Les meilleurs accords se font entre les arrière-pensées, disent parfois les diplomates. La négociation nucléaire ne fait pas exception. Les ambiguïtés de l’accord avec l’Iran permettent d’apaiser les craintes du Congrès américain qui aura son nom mot à dire pour la levée des sanctions. Avec leur majorité dans les deux chambres, les républicains peuvent priver Barack Obama de son succès diplomatique.

Révolution ou stabilité

Et ils ne sont pas les seuls. Les Iraniens aussi. Même s’ils acceptent un accord définitif sur leur programme nucléaire, ils ont une autre carte à jouer dans la région proche-orientale. Ils sont engagés, directement ou indirectement, dans plusieurs conflits, en Syrie, en Irak, au Liban, au Yémen, en Palestine. Parfois leurs intérêts concordent avec celui des Américains, parfois ils s’opposent ouvertement. Au-delà du nucléaire, le pari de Barack Obama est que la réinsertion de l’Iran et la reconnaissance de son statut de puissance régionale l’amèneront à jouer un rôle responsable et constructif, y compris vis-à-vis d’Israël. D’Etat révolutionnaire et révisionniste, il deviendrait un facteur de stabilité, au lieu de susciter ou de chercher à utiliser à son profit les rivalités nationales, religieuses et ethniques.

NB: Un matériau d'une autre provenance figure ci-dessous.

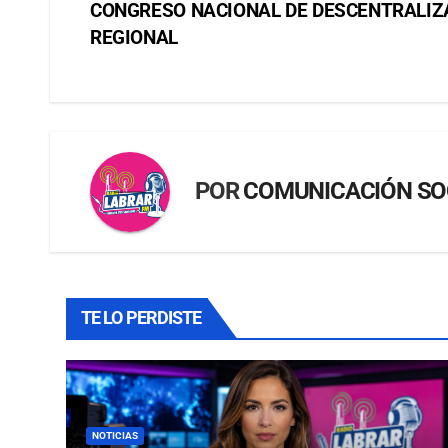
CONGRESO NACIONAL DE DESCENTRALIZ
REGIONAL
POR
COMUNICACIÓN SO
TE LO PERDISTE
NOTICIAS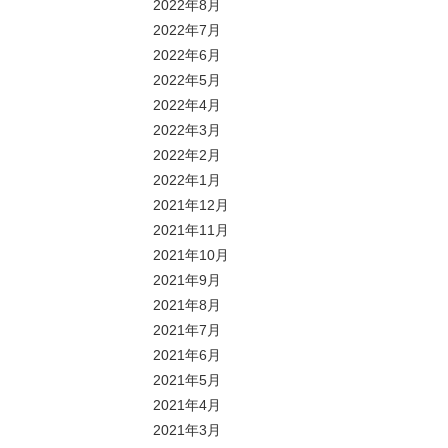
2022年8月
2022年7月
2022年6月
2022年5月
2022年4月
2022年3月
2022年2月
2022年1月
2021年12月
2021年11月
2021年10月
2021年9月
2021年8月
2021年7月
2021年6月
2021年5月
2021年4月
2021年3月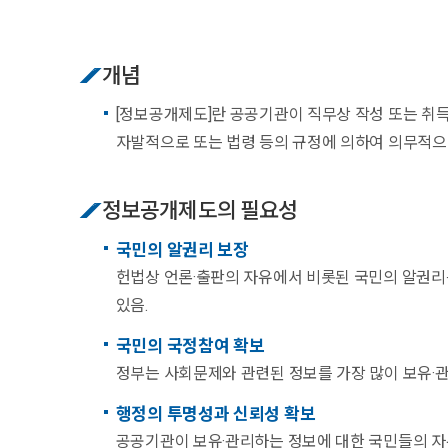
개념
[정보공개제도]란 공공기관이 직무상 작성 또는 취
자발적으로 또는 법령 등의 규정에 의하여 의무적으
정보공개제도의 필요성
국민의 알권리 보장
헌법상 언론·출판의 자유에서 비롯된 국민의 알권리
있음.
국민의 국정참여 확보
정부는 사회문제와 관련된 정보를 가장 많이 보유·
행정의 투명성과 신뢰성 확보
공공기관이 보유·관리하는 정보에 대한 국민들의 자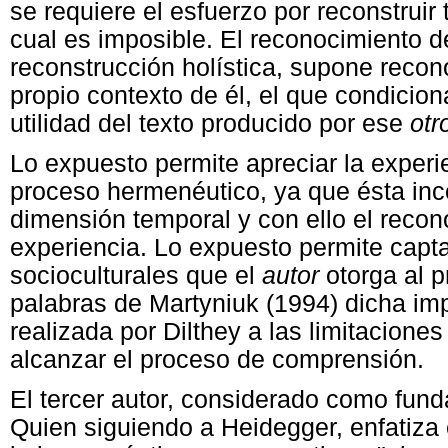
se requiere el esfuerzo por reconstruir 
cual es imposible. El reconocimiento d
reconstrucción holística, supone recono
propio contexto de él, el que condicio
utilidad del texto producido por ese
otr
Lo expuesto permite apreciar la exper
proceso hermenéutico, ya que ésta inc
dimensión temporal y con ello el recono
experiencia. Lo expuesto permite capta
socioculturales que el
autor
otorga al 
palabras de Martyniuk (1994) dicha imp
realizada por Dilthey a las limitaciones
alcanzar el proceso de comprensión.
El tercer autor, considerado como fu
Quien siguiendo a Heidegger, enfatiza 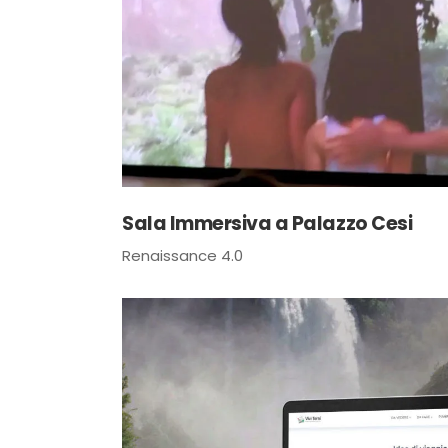
Sala Immersiva a Palazzo Cesi
Renaissance 4.0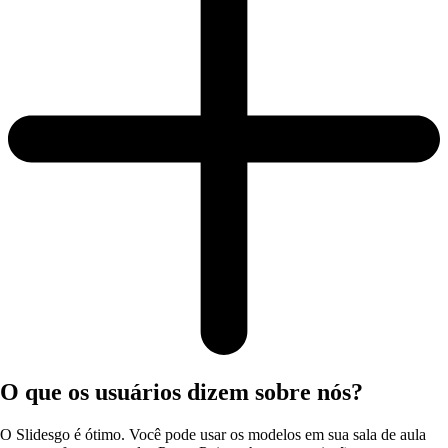
O que os usuários dizem sobre nós?
O Slidesgo é ótimo. Você pode usar os modelos em sua sala de aula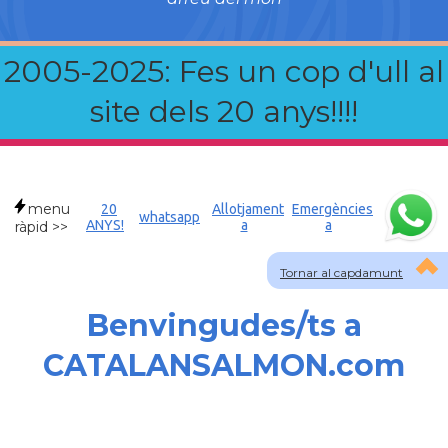
2005-2025: Fes un cop d'ull al
site dels 20 anys!!!!
menu
20
Allotjament
Emergències
whatsapp
ANYS!
a
a
ràpid >>
Tornar al capdamunt
Benvingudes/ts a
CATALANSALMON.com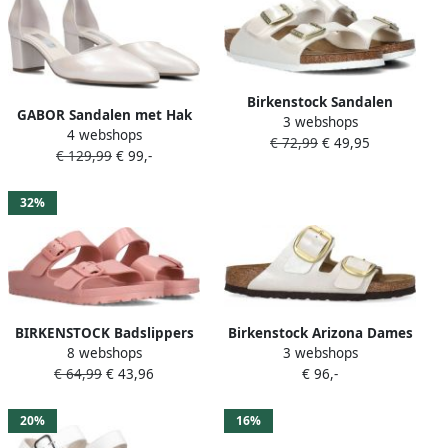
Birkenstock Sandalen
GABOR Sandalen met Hak
3 webshops
Arizona Kids Birko Flor
4 webshops
Dames 340 Maat: 36
€ 72,99
€ 49,95
Fashion Wear Kinderen
€ 129,99
€ 99,-
Materiaal: Leer Kleur: Wit
32%
BIRKENSTOCK Badslippers
Birkenstock Arizona Dames
8 webshops
3 webshops
Dames Arizona Big Buckle
Slippers Graceful Pearl
€ 64,99
€ 43,96
€ 96,-
Eva Maat: 39 Materiaal:
White Narrow fit | Wit |
Rubber Kleur: Roze
Imitatieleer
20%
16%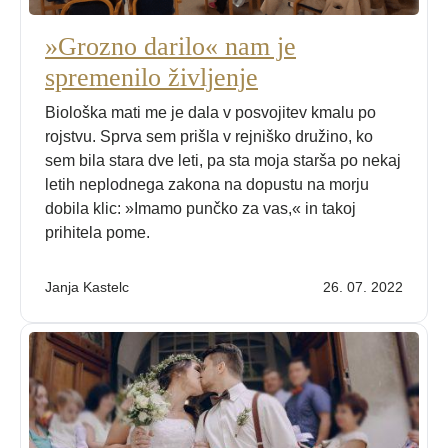
»Grozno darilo« nam je
spremenilo življenje
Biološka mati me je dala v posvojitev kmalu po
rojstvu. Sprva sem prišla v rejniško družino, ko
sem bila stara dve leti, pa sta moja starša po nekaj
letih neplodnega zakona na dopustu na morju
dobila klic: »Imamo punčko za vas,« in takoj
prihitela pome.
Janja Kastelc
26. 07. 2022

Le pari est loin d’être gagné. Vu l’échec des politiques américaines successives au Proche-Orient, il vaut cependant la peine d’être tenté. Pour Barack Obama, le temps est compté. Qu’il le gagne ou qu’il le perde, il risque de ne pas voir l’issue de son pari avant la fin de sa présidence. S’il gagne, il aura travaillé pour l’histoire et donné raison a posteriori aux parlementaires norvégiens qui l’ont couronné en 2009.